Seminar by Erkut Erdem on April 8th @13.00, Seminar Room Z022, METU Research Park

Title: Bridging Vision and Language, and Beyond: A Unified Journey in Multimodal Generative AI

Abstract:

Over the past 10 years, our research has taken a unified approach to computer vision and natural language processing, developing methods to better process, understand, and manipulate visual data. In this talk, I will present a personal and comprehensive survey of our contributions to the field—now often recognized as Generative AI. In particular, I will discuss our past and recent efforts in modeling and benchmarking that not only integrate vision and language but also extend to additional modalities. I will highlight how a unified, multimodal perspective can drive progress in the field.

Bio:

Erkut Erdem is a Professor in the Department of Computer Engineering at Hacettepe University, Ankara, and is co-affiliated with the KUIS AI Center.
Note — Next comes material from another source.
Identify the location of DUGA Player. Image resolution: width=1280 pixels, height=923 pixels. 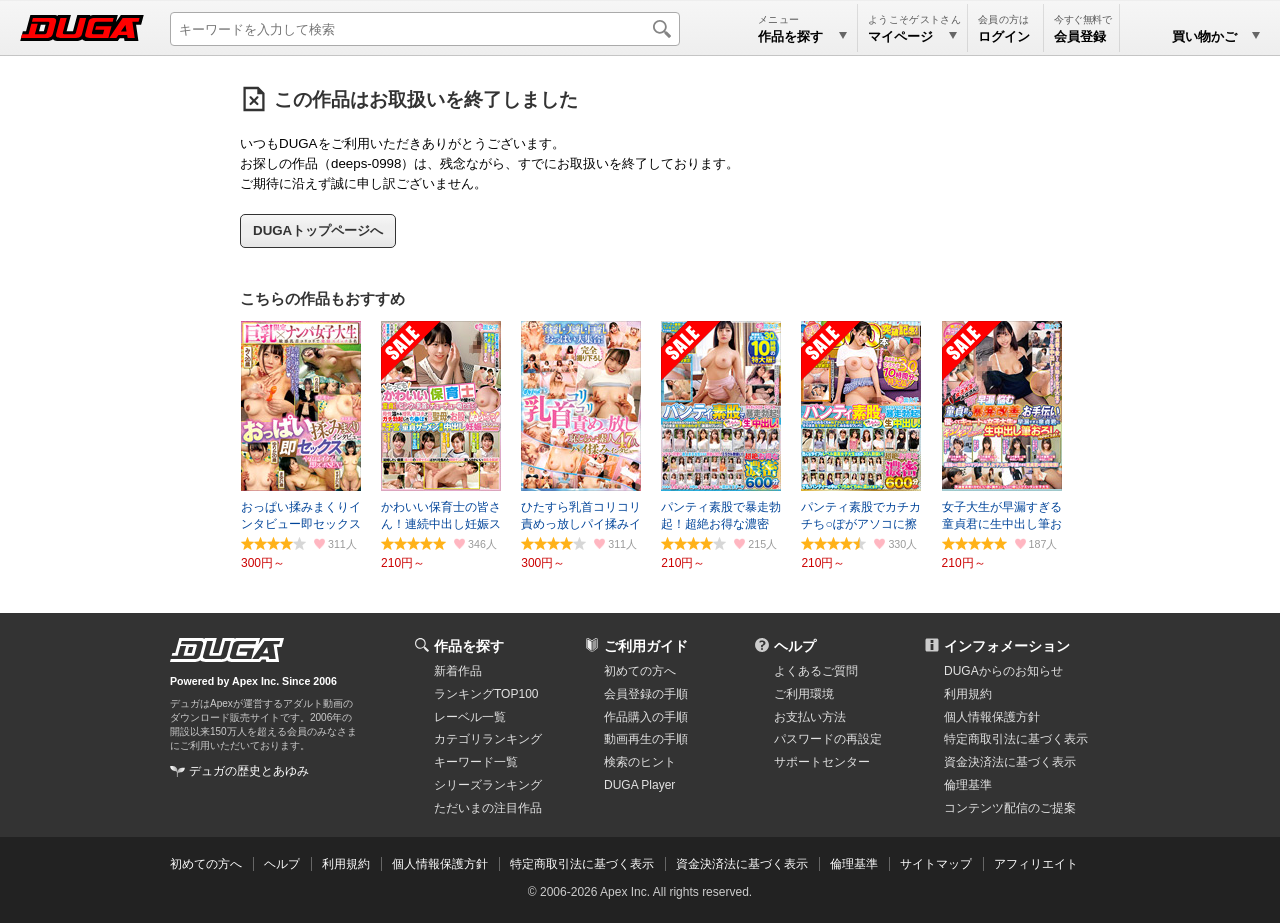
(639, 785).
He earned his Ph.D. from Middle East Technical University (METU) and did his postdoctoral studies at TELECOM ParisTech in France. He is one of the founding members of the Hacettepe University Computer Vision Laboratory (HUCVL). His research focuses on developing powerful methods to understand and manipulate visual data, with a special emphasis on using additional modalities, such as language, as complementary tools. In recognition of his contributions, he received the Outstanding Young Scientist Award (GEBIP) from the Turkish Academy of Sciences in 2018 and was recently awarded funding from the TÜBİTAK 2247-A National Outstanding Researchers Program. He also serves as an Associate Editor for the IEEE Transactions on Multimedia.